The R Shiny app (using R code) and the web calculator (using HTML code) calculate the optimal pool size for three pooling designs: D2, D3, and the A2m (though we do not present results for A2m pooling below, as it is likely too complicated, with relatively little advantage over D3 pooling, for labs to pursue in general). The calculator reports the optimal pool size for each design, and the efficiency and PPV associated with that pool size.
For each pooling design, the optimal pool size is the pool size with the lowest value for efficiency (i.e., most efficient). For the D2 design, given the 5 inputs specified, the program calculates the efficiency for every potential master pool size in the range starting at the value of MAPS and ending at 2 (because 1 is simply individual testing). For example, if one decides that the maximum allowable dilution is 0.2, then one would specify a MAPS of 25 (or 25 would be auto-calculated using the R Shiny app), and the program would calculate efficiency for every integer between 2 and 25. The pool size between 2 and 25 with the best value for efficiency would be selected as the optimal pool size.

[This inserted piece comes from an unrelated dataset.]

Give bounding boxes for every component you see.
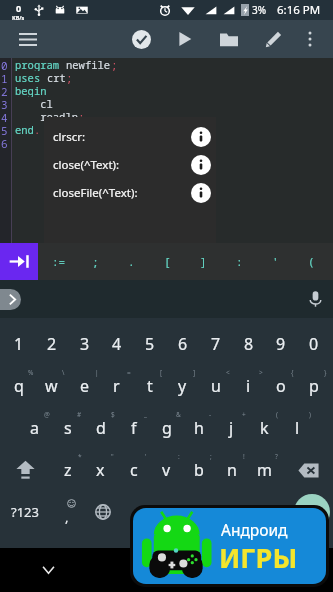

For the D3 and A2m designs, the program calculates efficiency for every integer between 2 and the MAPS value that is also a square number. For example, given MAPS=25, the program would calculate efficiency for four potential master pool sizes (4, 9, 16, and 25), and the pool size with the lowest value for efficiency would be reported as the optimal.
After the optimal pool size is selected, the PPV is calculated based on a function of optimal pool size, the updated diagnostic sensitivity, assay specificity, and prevalence.

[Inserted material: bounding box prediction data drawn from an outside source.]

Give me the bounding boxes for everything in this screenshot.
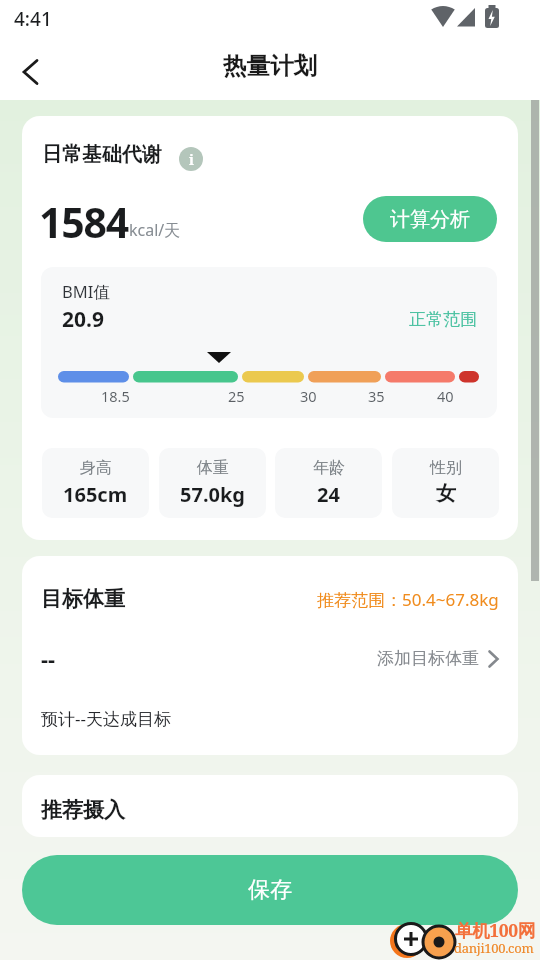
staticText: danji100.com — [454, 939, 534, 957]
staticText: 女 — [436, 481, 456, 506]
button[interactable]: 性别 — [392, 448, 499, 518]
staticText: 保存 — [248, 876, 292, 904]
staticText: 推荐范围：50.4~67.8kg — [317, 588, 499, 611]
staticText: 身高 — [80, 458, 112, 478]
staticText: -- — [41, 643, 56, 673]
staticText: 正常范围 — [409, 309, 477, 330]
staticText: i — [189, 150, 194, 169]
staticText: 热量计划 — [223, 51, 317, 81]
button[interactable]: 体重 — [159, 448, 266, 518]
staticText: 35 — [368, 386, 385, 406]
button[interactable] — [10, 52, 50, 92]
staticText: BMI值 — [62, 280, 110, 303]
button[interactable]: 添加目标体重 — [22, 648, 499, 669]
staticText: 24 — [317, 481, 340, 508]
staticText: 年龄 — [313, 458, 345, 478]
staticText: 40 — [437, 386, 454, 406]
staticText: 4:41 — [14, 6, 52, 32]
button[interactable]: 年龄 — [275, 448, 382, 518]
button[interactable]: 计算分析 — [363, 196, 497, 242]
staticText: 18.5 — [101, 386, 130, 406]
staticText: 体重 — [197, 458, 229, 478]
staticText: 单机100网 — [455, 918, 535, 942]
staticText: 计算分析 — [390, 207, 470, 232]
staticText: kcal/天 — [129, 219, 181, 241]
staticText: 日常基础代谢 — [42, 142, 162, 167]
button[interactable]: i — [179, 147, 203, 171]
staticText: 1584 — [39, 194, 129, 250]
staticText: 推荐摄入 — [41, 797, 125, 823]
staticText: 20.9 — [62, 305, 104, 334]
staticText: 165cm — [63, 481, 128, 508]
staticText: 添加目标体重 — [377, 648, 479, 669]
staticText: 57.0kg — [180, 481, 245, 508]
staticText: 预计--天达成目标 — [41, 707, 171, 730]
button[interactable]: 保存 — [22, 855, 518, 925]
staticText: 性别 — [430, 458, 462, 478]
staticText: 25 — [228, 386, 245, 406]
staticText: 30 — [300, 386, 317, 406]
staticText: 目标体重 — [41, 586, 125, 612]
button[interactable]: 身高 — [42, 448, 149, 518]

A version of the web calculator was made available in August 2020. Since August 2020, there have been two major changes to the code used to optimize pool size; these changes are reflected in the R Shiny app and latest version of the published web calculator. First, diagnostic sensitivity is now updated as the calculator optimizes pool size, and second the final, diagnostic sensitivity is updated to reflect the true dilution expected to be realized in the final, optimal pool.
Previously, the efficiency and PPV were calculated using the diagnostic sensitivity associated with the MAPS (i.e., (1-MAD)*assay sensitivity), regardless of the pool size for which efficiency and PPV were being calculated. As of December 2020, all code calculates efficiency for a given pool size using the diagnostic sensitivity updated for each current pool size, and calculates PPV for the optimal pool size using the diagnostic sensitivity expected under that optimal pool size.

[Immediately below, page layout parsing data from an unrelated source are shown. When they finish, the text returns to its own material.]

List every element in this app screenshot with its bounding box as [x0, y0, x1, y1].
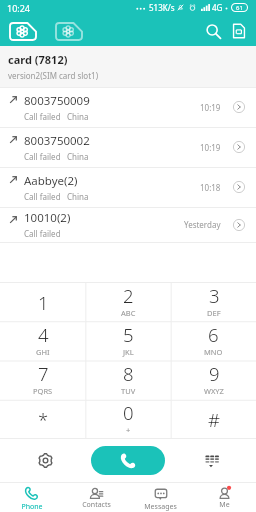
- staticText: Call failed: [24, 111, 61, 122]
- staticText: DEF: [207, 308, 221, 318]
- button[interactable]: 10010(2): [0, 207, 256, 242]
- button[interactable]: Messages: [128, 482, 192, 512]
- button[interactable]: 0: [86, 400, 171, 439]
- button[interactable]: Contacts: [64, 482, 128, 512]
- staticText: Me: [219, 500, 230, 510]
- staticText: ABC: [121, 308, 136, 318]
- staticText: Messages: [144, 502, 177, 512]
- button[interactable]: 9: [171, 361, 256, 400]
- button[interactable]: #: [171, 400, 256, 439]
- staticText: Yesterday: [184, 219, 221, 230]
- staticText: 2: [123, 283, 134, 308]
- staticText: WXYZ: [204, 386, 224, 396]
- staticText: #: [208, 407, 220, 432]
- staticText: card (7812): [8, 52, 68, 67]
- staticText: MNO: [204, 347, 223, 357]
- button[interactable]: 4: [0, 322, 86, 361]
- button[interactable]: 1: [0, 282, 86, 322]
- staticText: 1: [38, 290, 49, 315]
- button[interactable]: Me: [192, 482, 256, 512]
- button[interactable]: Call details: [232, 218, 246, 232]
- button[interactable]: Switch SIM card: [225, 17, 253, 45]
- button[interactable]: *: [0, 400, 86, 439]
- staticText: Aabbye(2): [24, 173, 78, 189]
- staticText: China: [67, 151, 89, 162]
- staticText: 8003750009: [24, 93, 90, 109]
- button[interactable]: Call details: [232, 100, 246, 114]
- button[interactable]: SIM 2: [55, 22, 83, 41]
- button[interactable]: Search: [199, 17, 227, 45]
- button[interactable]: Aabbye(2): [0, 167, 256, 207]
- button[interactable]: Call: [91, 446, 165, 475]
- staticText: 5: [123, 322, 134, 347]
- staticText: 10:24: [7, 2, 31, 14]
- staticText: TUV: [121, 386, 136, 396]
- staticText: 4: [38, 322, 49, 347]
- staticText: 4G: [212, 2, 223, 13]
- staticText: GHI: [36, 347, 50, 357]
- staticText: 10010(2): [24, 210, 71, 226]
- staticText: PQRS: [33, 386, 53, 396]
- button[interactable]: 8: [86, 361, 171, 400]
- staticText: 9: [209, 361, 220, 386]
- staticText: version2(SIM card slot1): [8, 70, 99, 81]
- button[interactable]: Call details: [232, 140, 246, 154]
- button[interactable]: 3: [171, 282, 256, 322]
- button[interactable]: Dial settings: [31, 446, 60, 475]
- staticText: 10:19: [200, 142, 221, 153]
- button[interactable]: Hide keypad: [196, 446, 225, 475]
- staticText: Call failed: [24, 151, 61, 162]
- button[interactable]: 8003750002: [0, 127, 256, 167]
- staticText: JKL: [123, 347, 134, 357]
- staticText: 7: [38, 361, 49, 386]
- staticText: Contacts: [82, 500, 111, 510]
- staticText: +: [126, 425, 131, 435]
- staticText: 8003750002: [24, 133, 90, 149]
- staticText: China: [67, 191, 89, 202]
- staticText: 0: [123, 400, 134, 425]
- button[interactable]: Call details: [232, 180, 246, 194]
- staticText: 6: [208, 322, 219, 347]
- button[interactable]: Phone: [0, 482, 64, 512]
- staticText: *: [38, 407, 49, 432]
- staticText: 513K/s: [149, 2, 175, 13]
- button[interactable]: 7: [0, 361, 86, 400]
- button[interactable]: 5: [86, 322, 171, 361]
- staticText: China: [67, 111, 89, 122]
- staticText: Call failed: [24, 191, 61, 202]
- button[interactable]: 6: [171, 322, 256, 361]
- staticText: Phone: [21, 502, 43, 512]
- staticText: 3: [209, 283, 220, 308]
- staticText: 10:18: [200, 182, 221, 193]
- button[interactable]: SIM 1: [9, 22, 37, 41]
- staticText: 10:19: [200, 102, 221, 113]
- staticText: Call failed: [24, 228, 61, 239]
- staticText: 8: [123, 361, 134, 386]
- button[interactable]: 2: [86, 282, 171, 322]
- button[interactable]: 8003750009: [0, 87, 256, 127]
- staticText: 61: [236, 4, 243, 12]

SARS-CoV-2 RT-PCR Tests. Real-time reverse transcriptase polymerase chain reaction (RT-PCR) tests are a type of nucleic acid amplification test (NAAT) used to detect the presence of specific sequences of RNA. After extracting RNA from a sample, RT-PCR transcribes RNA into DNA, the DNA is amplified, and as the DNA accumulates a fluorescent signal emerges indicating its presence. The number of cycles of amplification needed to produce the fluorescent signal is termed the cycle threshold (Ct) – a measure that is inversely correlated with the concentration of RNA in the sample. RT-PCR is highly sensitive (high analytical sensitivity) and frequently used for virus detection, though it is costly and resource-intensive to implement.
The Centers for Disease Control and Prevention (CDC) have developed two real-time RT-PCR tests for the detection of SARS-CoV-2 RNA: the 2019-Novel Coronavirus (2019-nCoV) Real-Time RT-PCR Diagnostic Panel and the CDC Influenza SARS-CoV-2 (Flu SC2) Multiplex Assay. These tests are approved by the U.S. Food and Drug Administration (FDA) under an emergency use authorization (EUA). Both tests are designed to identify SARS-CoV-2 RNA from upper (e.g., nasopharyngeal) or lower (e.g., sputum) respiratory samples.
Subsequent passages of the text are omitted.